== INPUT
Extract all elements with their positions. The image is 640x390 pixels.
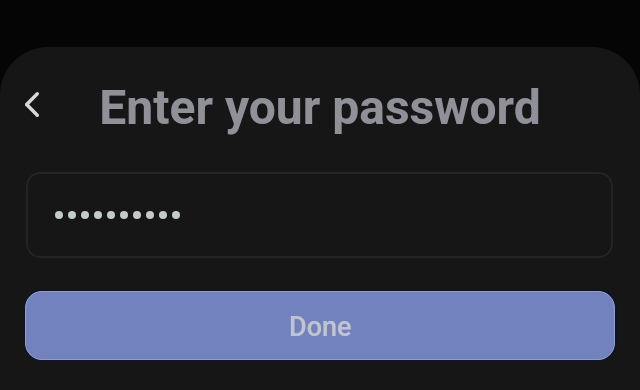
- staticText: Done: [289, 311, 352, 343]
- staticText: Enter your password: [0, 79, 640, 135]
- button[interactable]: Done: [25, 291, 615, 360]
- button[interactable]: Back: [7, 79, 57, 129]
- button[interactable]: [26, 172, 613, 258]
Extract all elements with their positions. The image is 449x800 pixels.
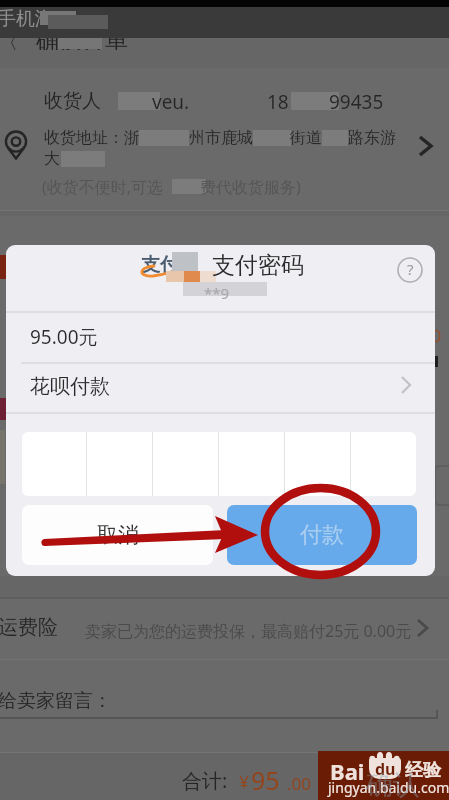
====
WORK INSTRUCTIONS: What is needed is an exact copy of every entry, minus the images.

ANSWER BOX:
Extract all elements with their positions. The image is 640x390 pixels.
- staticText: Done: [289, 311, 352, 343]
- staticText: Enter your password: [0, 79, 640, 135]
- button[interactable]: Done: [25, 291, 615, 360]
- button[interactable]: Back: [7, 79, 57, 129]
- button[interactable]: [26, 172, 613, 258]
Extract all elements with their positions. The image is 449x800 pixels.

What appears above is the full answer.